Their eventual departures left 'A' and Brett in want of strong legal support. As such, Brett acted out of goodwill and in the best interests of 'A'.

 

Allowing the Crown Solicitors to recover costs against Brett insinuates that anyone who offers help and support in acting for the best interests of a mistreated person might risk facing strong financial repercussions. Enforcing such an order would be a huge disincentive for future community helpers and supporters of forensic patients to fight for the rights of the disadvantaged, eroding the foundations for adequate treatment of the mentally ill.

 

 

Conclusion

Our position was strongly supported by the Greens MP David Shoebridge, who publicly backed the actions of Brett and Justice Action in a media briefing ‘Attorney General Pursing Costs Order against Public Interest Advocate in Mental Health Review Case’ released in December 2011.

 

‘The decision to chase the tutor for costs in this case has sent a chilling message to other public interest advocates … Mr.
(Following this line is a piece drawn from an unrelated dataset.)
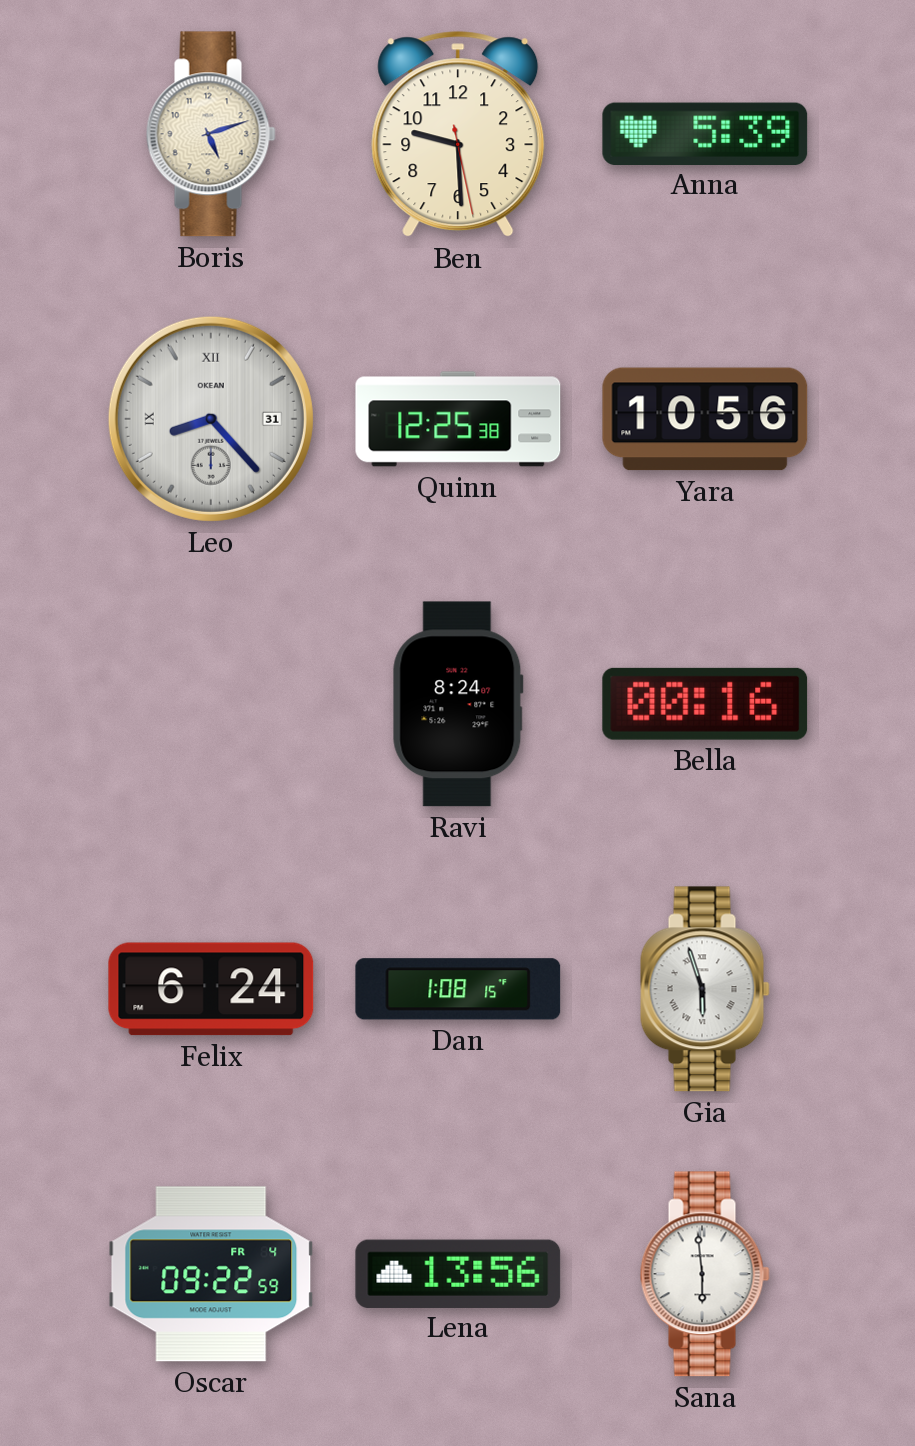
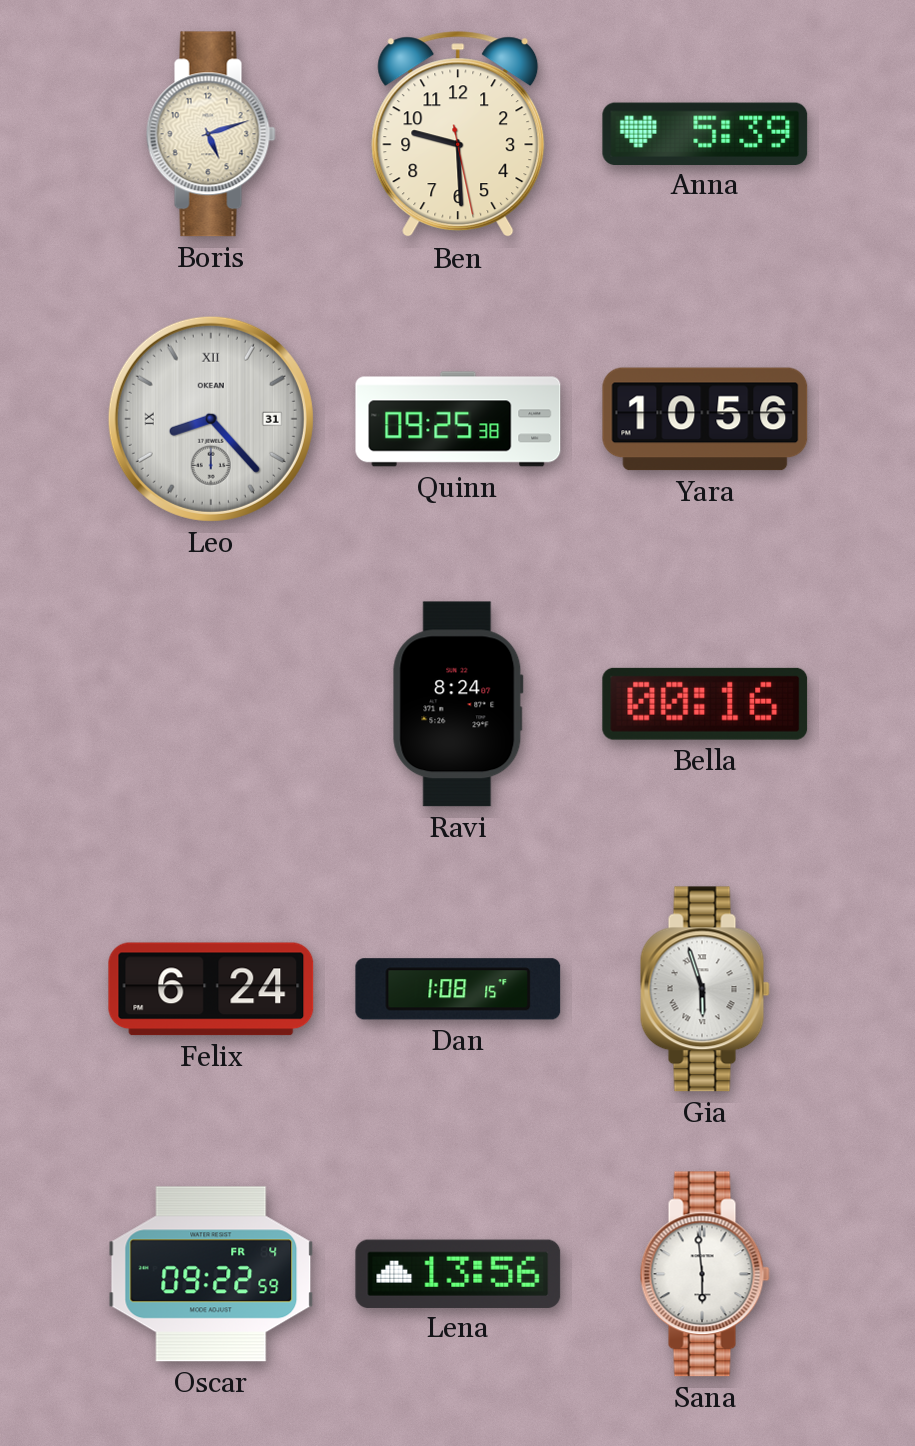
Quinn: 12:25 -> 09:25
Collins was acting in what he perceived as the best interests of a vulnerable inmate with no legal right to run his own case, the Attorney General should immediately review the position and stop pursuing these costs’

 

These were statements echoed by Mr. Shoebridge in relation to the unjust treatment slapped upon Brett Collins and Justice Action in the act of protecting an innocent person’s civil rights.

 

Neither the interests of Mr. Dezfouli himself nor those of the public were given proper consideration in this judgment. The s 77A(1) review process is demonstrably a façade.